** Opening Records for the task block **

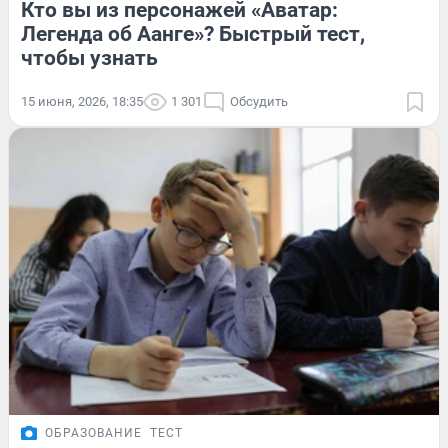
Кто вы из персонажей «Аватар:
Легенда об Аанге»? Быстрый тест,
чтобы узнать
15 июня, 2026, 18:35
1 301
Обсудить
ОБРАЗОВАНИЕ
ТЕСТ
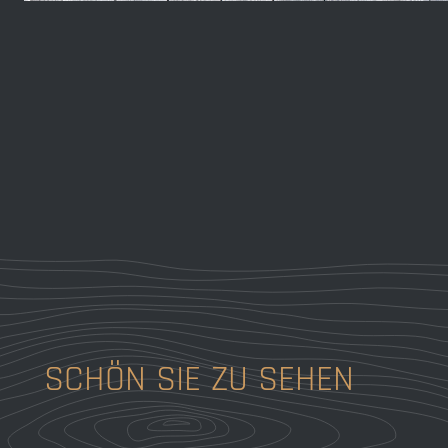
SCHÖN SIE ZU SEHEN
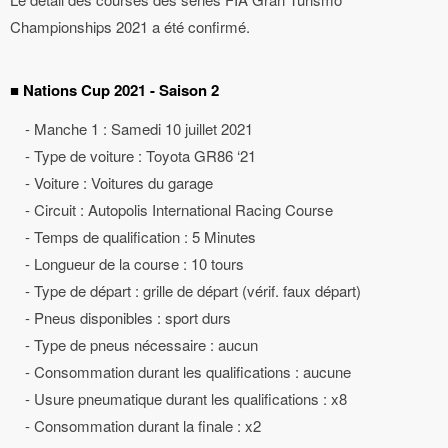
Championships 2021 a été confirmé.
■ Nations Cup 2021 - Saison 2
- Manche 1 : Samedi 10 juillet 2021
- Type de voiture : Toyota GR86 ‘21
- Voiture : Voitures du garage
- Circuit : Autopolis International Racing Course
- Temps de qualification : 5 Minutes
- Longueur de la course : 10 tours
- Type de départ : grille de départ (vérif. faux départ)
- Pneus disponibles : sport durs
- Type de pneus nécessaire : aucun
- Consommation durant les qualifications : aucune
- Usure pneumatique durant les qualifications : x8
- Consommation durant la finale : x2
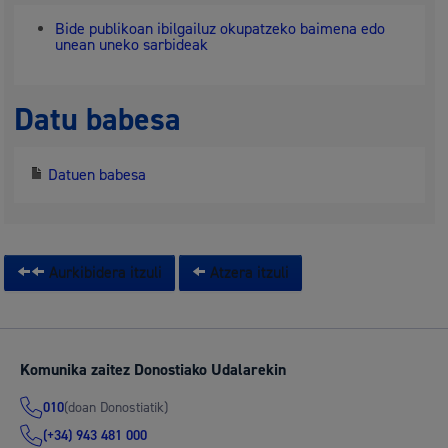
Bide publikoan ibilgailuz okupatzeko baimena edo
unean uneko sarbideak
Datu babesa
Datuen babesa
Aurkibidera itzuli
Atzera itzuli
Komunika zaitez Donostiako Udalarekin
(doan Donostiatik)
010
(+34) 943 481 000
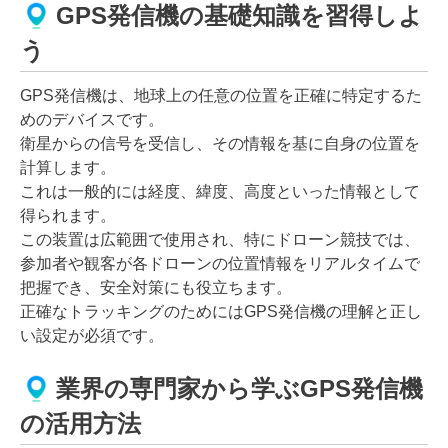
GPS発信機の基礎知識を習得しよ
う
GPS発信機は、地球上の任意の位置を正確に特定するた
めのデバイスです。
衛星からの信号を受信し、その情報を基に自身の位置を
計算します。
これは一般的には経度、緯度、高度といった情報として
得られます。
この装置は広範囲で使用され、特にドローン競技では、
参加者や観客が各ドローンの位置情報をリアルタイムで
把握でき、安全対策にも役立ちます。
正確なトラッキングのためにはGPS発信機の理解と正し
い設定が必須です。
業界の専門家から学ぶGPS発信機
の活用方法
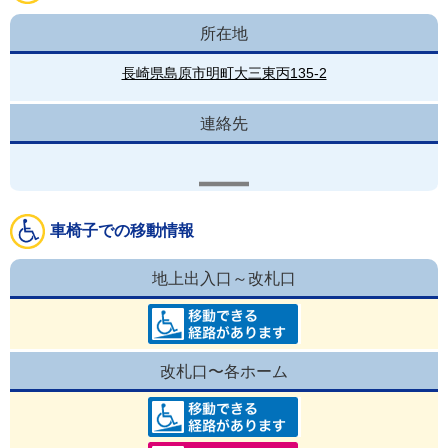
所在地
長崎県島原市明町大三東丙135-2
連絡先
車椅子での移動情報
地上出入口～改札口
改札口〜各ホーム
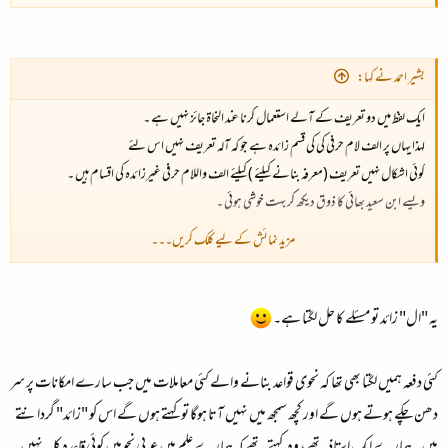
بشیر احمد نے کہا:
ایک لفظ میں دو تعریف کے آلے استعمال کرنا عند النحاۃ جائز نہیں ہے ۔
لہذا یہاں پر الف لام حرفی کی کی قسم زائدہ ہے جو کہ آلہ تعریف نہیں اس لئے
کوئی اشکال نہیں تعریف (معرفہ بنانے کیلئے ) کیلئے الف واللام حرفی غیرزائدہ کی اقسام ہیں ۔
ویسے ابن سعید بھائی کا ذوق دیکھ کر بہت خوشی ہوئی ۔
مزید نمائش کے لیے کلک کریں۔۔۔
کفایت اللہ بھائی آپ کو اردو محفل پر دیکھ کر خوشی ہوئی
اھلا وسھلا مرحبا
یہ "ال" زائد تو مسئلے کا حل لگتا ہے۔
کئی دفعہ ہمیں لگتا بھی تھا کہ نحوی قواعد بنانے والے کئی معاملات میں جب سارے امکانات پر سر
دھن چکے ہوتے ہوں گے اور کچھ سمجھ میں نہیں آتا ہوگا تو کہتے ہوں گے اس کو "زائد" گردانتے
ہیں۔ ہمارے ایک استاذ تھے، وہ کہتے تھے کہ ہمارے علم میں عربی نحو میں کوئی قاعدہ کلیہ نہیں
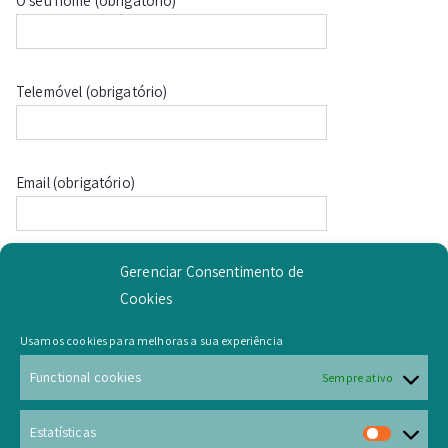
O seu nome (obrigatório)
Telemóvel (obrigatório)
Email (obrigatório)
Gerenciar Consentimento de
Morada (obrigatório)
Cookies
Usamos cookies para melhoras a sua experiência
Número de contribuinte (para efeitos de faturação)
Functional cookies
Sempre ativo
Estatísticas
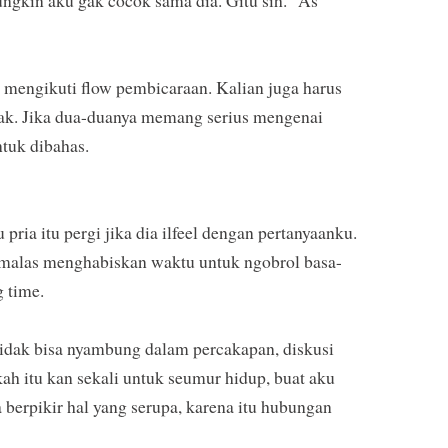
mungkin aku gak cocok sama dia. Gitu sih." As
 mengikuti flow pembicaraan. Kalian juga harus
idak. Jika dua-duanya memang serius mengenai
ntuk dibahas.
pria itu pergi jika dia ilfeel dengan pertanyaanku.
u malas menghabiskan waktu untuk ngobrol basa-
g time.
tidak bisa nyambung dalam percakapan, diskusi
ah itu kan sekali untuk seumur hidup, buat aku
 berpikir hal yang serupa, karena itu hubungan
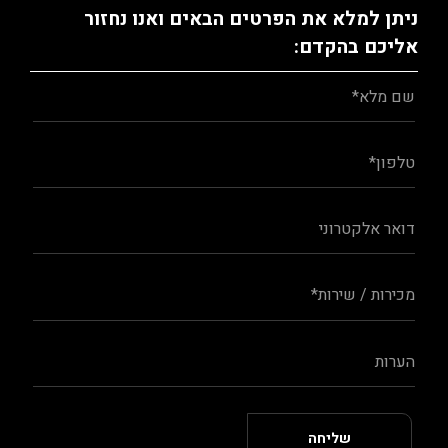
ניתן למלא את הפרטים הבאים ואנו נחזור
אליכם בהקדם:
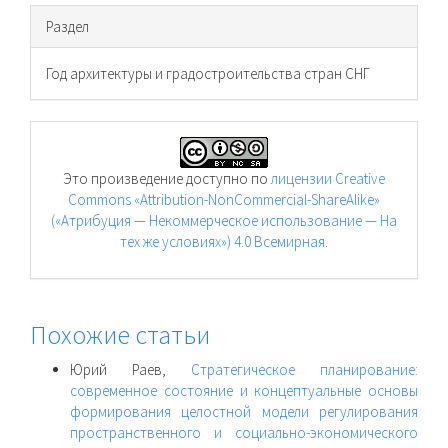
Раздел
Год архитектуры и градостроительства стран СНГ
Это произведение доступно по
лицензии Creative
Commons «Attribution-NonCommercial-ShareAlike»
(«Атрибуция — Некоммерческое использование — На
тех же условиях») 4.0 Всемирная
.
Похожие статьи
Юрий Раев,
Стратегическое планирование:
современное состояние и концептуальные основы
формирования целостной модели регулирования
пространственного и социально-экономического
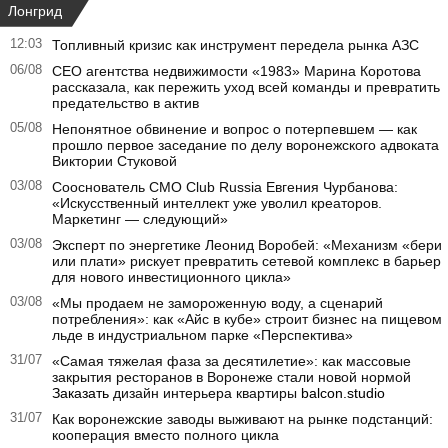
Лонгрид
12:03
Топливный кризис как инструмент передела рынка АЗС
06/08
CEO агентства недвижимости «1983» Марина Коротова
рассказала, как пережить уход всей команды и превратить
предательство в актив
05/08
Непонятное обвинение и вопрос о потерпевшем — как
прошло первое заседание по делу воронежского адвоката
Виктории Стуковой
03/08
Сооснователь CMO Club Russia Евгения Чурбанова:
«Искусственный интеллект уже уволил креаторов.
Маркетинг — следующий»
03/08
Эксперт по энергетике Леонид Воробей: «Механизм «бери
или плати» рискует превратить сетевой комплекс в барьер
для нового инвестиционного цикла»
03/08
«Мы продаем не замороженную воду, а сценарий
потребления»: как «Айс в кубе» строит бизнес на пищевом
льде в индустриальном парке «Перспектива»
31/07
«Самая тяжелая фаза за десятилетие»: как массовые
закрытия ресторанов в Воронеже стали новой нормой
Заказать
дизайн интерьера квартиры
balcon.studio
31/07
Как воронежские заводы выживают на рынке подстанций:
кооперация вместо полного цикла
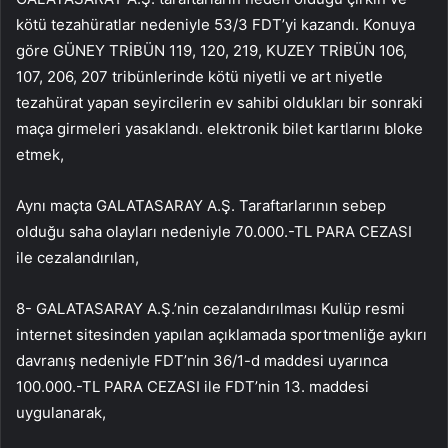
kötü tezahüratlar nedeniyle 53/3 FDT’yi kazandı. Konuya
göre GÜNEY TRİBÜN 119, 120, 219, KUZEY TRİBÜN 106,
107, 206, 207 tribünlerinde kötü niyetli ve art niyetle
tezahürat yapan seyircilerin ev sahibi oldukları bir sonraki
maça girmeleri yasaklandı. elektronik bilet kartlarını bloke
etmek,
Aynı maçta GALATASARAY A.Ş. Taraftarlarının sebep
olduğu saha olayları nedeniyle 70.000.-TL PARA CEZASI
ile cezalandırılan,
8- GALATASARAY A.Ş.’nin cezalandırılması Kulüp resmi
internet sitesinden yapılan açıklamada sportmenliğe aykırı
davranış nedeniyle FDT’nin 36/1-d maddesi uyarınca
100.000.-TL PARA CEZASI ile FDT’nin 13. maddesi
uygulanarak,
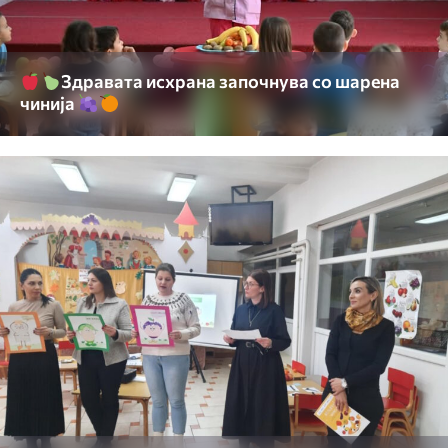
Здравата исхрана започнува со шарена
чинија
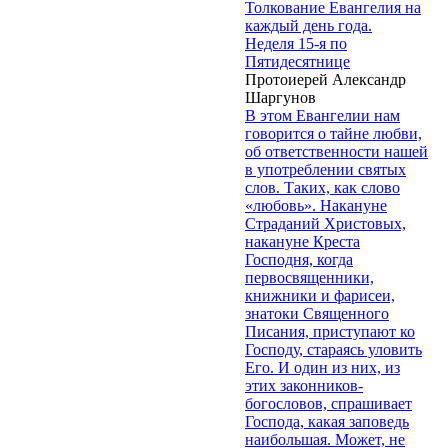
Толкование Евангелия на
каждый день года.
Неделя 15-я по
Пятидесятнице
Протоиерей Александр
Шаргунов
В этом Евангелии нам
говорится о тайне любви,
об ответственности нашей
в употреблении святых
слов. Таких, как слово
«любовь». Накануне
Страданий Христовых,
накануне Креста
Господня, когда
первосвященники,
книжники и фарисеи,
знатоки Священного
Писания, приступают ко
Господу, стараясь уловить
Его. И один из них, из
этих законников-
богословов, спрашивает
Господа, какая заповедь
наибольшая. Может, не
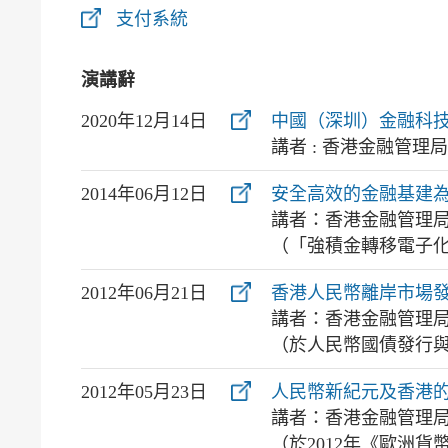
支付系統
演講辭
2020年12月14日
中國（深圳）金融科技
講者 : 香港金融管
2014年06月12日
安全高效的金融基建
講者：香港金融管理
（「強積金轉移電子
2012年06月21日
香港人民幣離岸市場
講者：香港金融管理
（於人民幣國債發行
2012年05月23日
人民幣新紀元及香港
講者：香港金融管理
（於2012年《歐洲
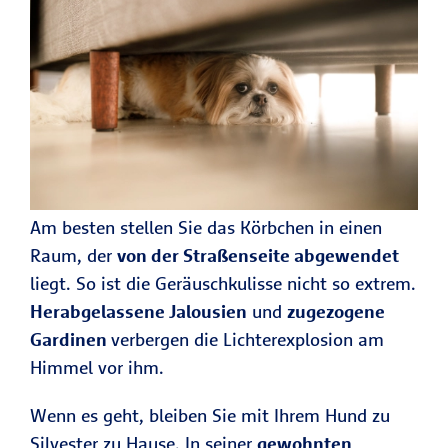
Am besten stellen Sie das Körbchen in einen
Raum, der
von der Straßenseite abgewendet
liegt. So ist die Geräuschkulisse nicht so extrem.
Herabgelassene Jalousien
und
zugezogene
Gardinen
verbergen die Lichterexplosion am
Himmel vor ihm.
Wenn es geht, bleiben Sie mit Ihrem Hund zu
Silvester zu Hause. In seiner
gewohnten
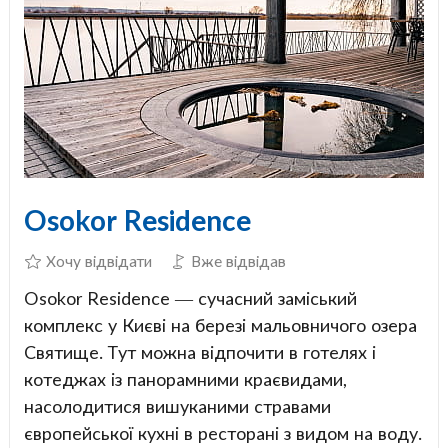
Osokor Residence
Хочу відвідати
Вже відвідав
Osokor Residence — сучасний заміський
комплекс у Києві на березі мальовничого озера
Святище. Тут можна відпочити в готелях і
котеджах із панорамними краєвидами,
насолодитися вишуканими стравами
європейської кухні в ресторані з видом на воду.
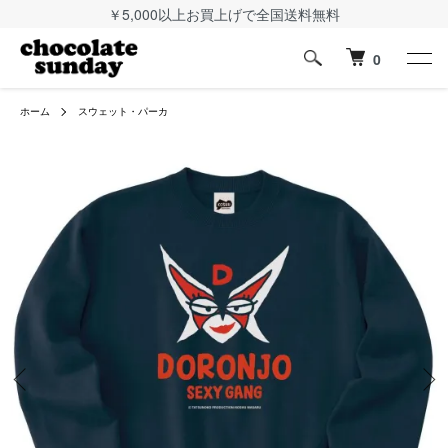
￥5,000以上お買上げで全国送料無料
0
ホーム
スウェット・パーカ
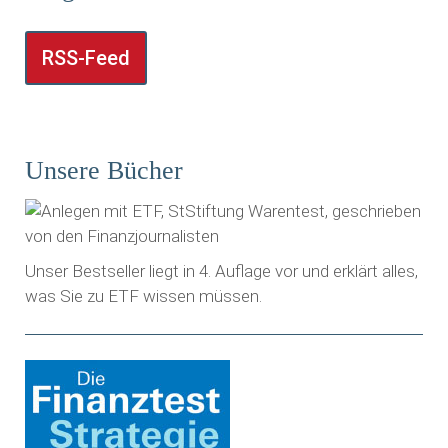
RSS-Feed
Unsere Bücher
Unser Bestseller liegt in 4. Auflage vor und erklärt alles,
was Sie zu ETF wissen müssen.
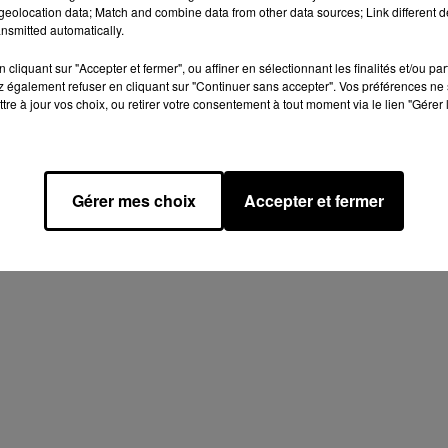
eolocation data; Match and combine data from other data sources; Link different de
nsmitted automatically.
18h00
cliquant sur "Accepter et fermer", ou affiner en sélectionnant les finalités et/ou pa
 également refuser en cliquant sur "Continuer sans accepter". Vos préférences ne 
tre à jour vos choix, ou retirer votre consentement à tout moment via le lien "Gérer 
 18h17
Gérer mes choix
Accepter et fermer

** Closing Records for the task block **

### What you are asked to do
What lines of the material above include "حرفی"? Copy each one.

### Completed task
لہذا یہاں پر الف لام حرفی کی کی قسم زائدہ ہے جو کہ آلہ تعریف نہیں اس لئے
کوئی اشکال نہیں تعریف (معرفہ بنانے کیلئے ) کیلئے الف واللام حرفی غیرزائدہ کی اقسام ہیں ۔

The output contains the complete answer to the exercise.